Check each line below for the word "VISITORS" and give the number of lines that have it, nothing more.
---- Stored data
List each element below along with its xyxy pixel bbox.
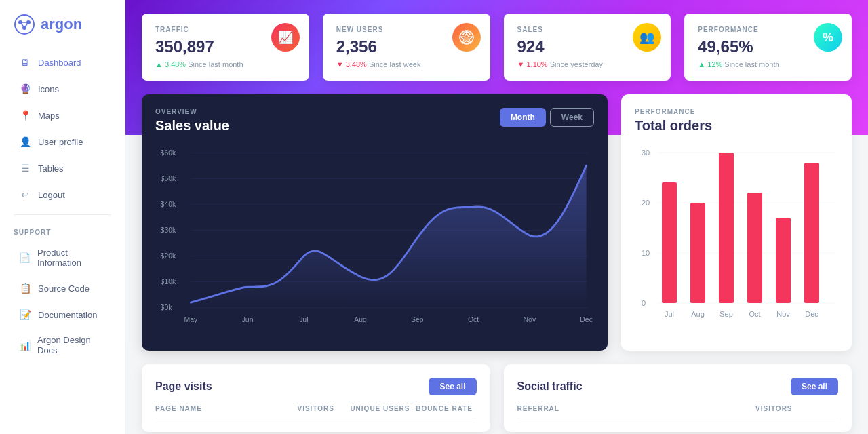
sidebar-item-source-code[interactable]: 📋 Source Code — [5, 275, 119, 301]
sidebar-item-sourcecode-label: Source Code — [38, 283, 90, 294]
stat-sales-footer: ▼ 1.10% Since yesterday — [517, 60, 658, 68]
logout-icon: ↩ — [19, 189, 31, 201]
social-traffic-card: Social traffic See all REFERRAL VISITORS — [504, 364, 852, 432]
svg-text:10: 10 — [642, 249, 650, 257]
total-orders-label: PERFORMANCE — [635, 108, 838, 115]
sidebar-item-logout[interactable]: ↩ Logout — [5, 182, 119, 208]
sales-chart-toggle: Month Week — [500, 108, 594, 127]
svg-text:$10k: $10k — [161, 278, 176, 285]
svg-text:May: May — [184, 316, 198, 323]
svg-point-8 — [464, 37, 469, 42]
page-visits-title: Page visits — [155, 380, 212, 393]
sales-line-chart: $60k $50k $40k $30k $20k $10k $0k — [155, 142, 594, 332]
sidebar-item-maps-label: Maps — [38, 111, 60, 121]
stat-card-performance: PERFORMANCE 49,65% ▲ 12% Since last mont… — [684, 14, 852, 81]
stat-card-traffic: TRAFFIC 350,897 ▲ 3.48% Since last month… — [142, 14, 309, 81]
stat-card-sales: SALES 924 ▼ 1.10% Since yesterday 👥 — [504, 14, 671, 81]
social-traffic-header: Social traffic See all — [517, 378, 839, 395]
total-orders-title: Total orders — [635, 118, 838, 134]
stat-newusers-change: ▼ 3.48% — [336, 60, 367, 68]
stat-perf-footer: ▲ 12% Since last month — [698, 60, 838, 68]
svg-text:Nov: Nov — [524, 316, 536, 323]
sidebar-item-icons-label: Icons — [38, 84, 59, 94]
bottom-row: Page visits See all PAGE NAME VISITORS U… — [142, 364, 852, 432]
user-icon: 👤 — [19, 136, 31, 148]
tables-icon: ☰ — [19, 162, 31, 174]
th-referral: REFERRAL — [517, 405, 710, 412]
bar-sep — [719, 153, 734, 303]
th-bounce-rate: BOUNCE RATE — [412, 405, 477, 412]
logo-text: argon — [41, 16, 82, 33]
toggle-month-button[interactable]: Month — [500, 108, 546, 127]
svg-text:Nov: Nov — [776, 310, 790, 318]
stat-traffic-change: ▲ 3.48% — [155, 60, 186, 68]
icons-icon: 🔮 — [19, 83, 31, 95]
sales-chart-svg-container: $60k $50k $40k $30k $20k $10k $0k — [155, 142, 594, 337]
page-visits-table-header: PAGE NAME VISITORS UNIQUE USERS BOUNCE R… — [155, 405, 477, 418]
total-orders-card: PERFORMANCE Total orders 30 20 10 0 — [621, 94, 852, 351]
design-docs-icon: 📊 — [19, 339, 31, 351]
sidebar-item-documentation[interactable]: 📝 Documentation — [5, 302, 119, 328]
stat-newusers-change-label: Since last week — [369, 60, 420, 68]
svg-text:20: 20 — [642, 199, 650, 207]
stat-traffic-icon: 📈 — [271, 23, 300, 52]
sidebar-item-maps[interactable]: 📍 Maps — [5, 102, 119, 128]
bar-oct — [747, 193, 762, 303]
content-area: OVERVIEW Sales value Month Week $60k $50… — [125, 94, 868, 434]
sidebar-item-user-profile[interactable]: 👤 User profile — [5, 129, 119, 155]
svg-text:$30k: $30k — [161, 226, 176, 234]
sidebar-item-dashboard-label: Dashboard — [38, 58, 81, 68]
stat-perf-change-label: Since last month — [724, 60, 779, 68]
sidebar-item-logout-label: Logout — [38, 190, 65, 200]
sales-chart-header: OVERVIEW Sales value Month Week — [155, 108, 594, 134]
svg-text:Sep: Sep — [411, 316, 424, 323]
logo-icon — [14, 14, 35, 35]
svg-text:$60k: $60k — [161, 149, 176, 157]
svg-text:Sep: Sep — [719, 310, 733, 318]
svg-text:Jul: Jul — [665, 310, 674, 318]
page-visits-header: Page visits See all — [155, 378, 477, 395]
stat-sales-icon: 👥 — [633, 23, 661, 52]
sidebar-item-tables[interactable]: ☰ Tables — [5, 155, 119, 181]
th-visitors: VISITORS — [283, 405, 348, 412]
sales-chart-card: OVERVIEW Sales value Month Week $60k $50… — [142, 94, 608, 351]
stat-traffic-change-label: Since last month — [188, 60, 243, 68]
sidebar-item-icons[interactable]: 🔮 Icons — [5, 76, 119, 102]
svg-text:$50k: $50k — [161, 175, 176, 182]
stat-card-new-users: NEW USERS 2,356 ▼ 3.48% Since last week — [323, 14, 490, 81]
toggle-week-button[interactable]: Week — [550, 108, 594, 127]
svg-line-5 — [20, 22, 24, 28]
sidebar-item-productinfo-label: Product Information — [37, 248, 106, 268]
sidebar-item-dashboard[interactable]: 🖥 Dashboard — [5, 50, 119, 75]
social-traffic-see-all-button[interactable]: See all — [791, 378, 838, 395]
svg-text:$40k: $40k — [161, 201, 176, 208]
social-traffic-table-header: REFERRAL VISITORS — [517, 405, 839, 418]
stat-perf-change: ▲ 12% — [698, 60, 722, 68]
svg-text:Oct: Oct — [749, 310, 760, 318]
svg-text:Oct: Oct — [468, 316, 479, 323]
th-ref-visitors: VISITORS — [710, 405, 838, 412]
svg-text:Jul: Jul — [299, 316, 308, 323]
svg-text:$0k: $0k — [161, 304, 173, 311]
svg-point-0 — [15, 15, 34, 34]
sales-chart-title-group: OVERVIEW Sales value — [155, 108, 229, 134]
dashboard-icon: 🖥 — [19, 56, 31, 68]
product-info-icon: 📄 — [19, 252, 31, 264]
sidebar-logo: argon — [0, 14, 125, 49]
svg-text:Dec: Dec — [580, 316, 593, 323]
sidebar-item-product-info[interactable]: 📄 Product Information — [5, 241, 119, 275]
main-content: TRAFFIC 350,897 ▲ 3.48% Since last month… — [125, 0, 868, 434]
sales-chart-title: Sales value — [155, 118, 229, 134]
svg-text:0: 0 — [642, 299, 646, 307]
page-visits-see-all-button[interactable]: See all — [429, 378, 476, 395]
total-orders-chart: 30 20 10 0 Jul — [635, 144, 838, 334]
stat-traffic-footer: ▲ 3.48% Since last month — [155, 60, 296, 68]
sales-chart-overview-label: OVERVIEW — [155, 108, 229, 115]
sidebar-item-documentation-label: Documentation — [38, 310, 97, 320]
sidebar-divider — [14, 214, 111, 215]
sidebar-item-design-docs[interactable]: 📊 Argon Design Docs — [5, 328, 119, 362]
source-code-icon: 📋 — [19, 282, 31, 294]
sidebar-support-label: SUPPORT — [0, 222, 125, 240]
stat-perf-icon: % — [814, 23, 842, 52]
stat-sales-change-label: Since yesterday — [550, 60, 603, 68]
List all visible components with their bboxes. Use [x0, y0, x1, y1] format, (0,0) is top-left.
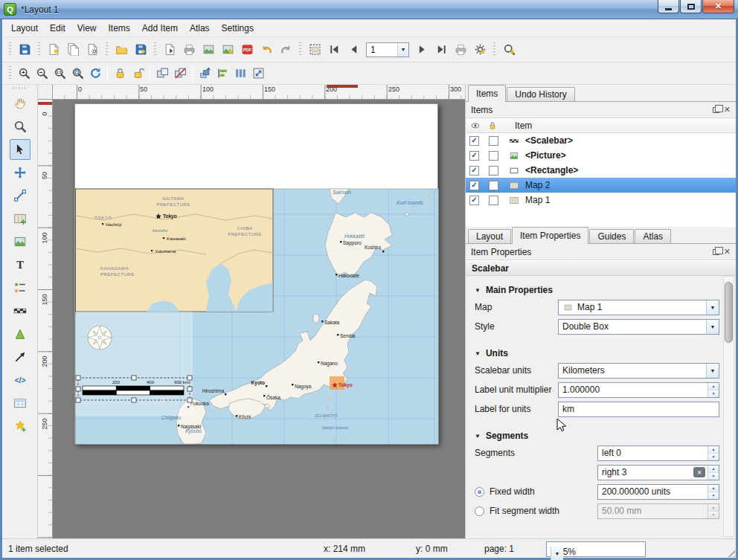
--------
### Answer to the exercise:
6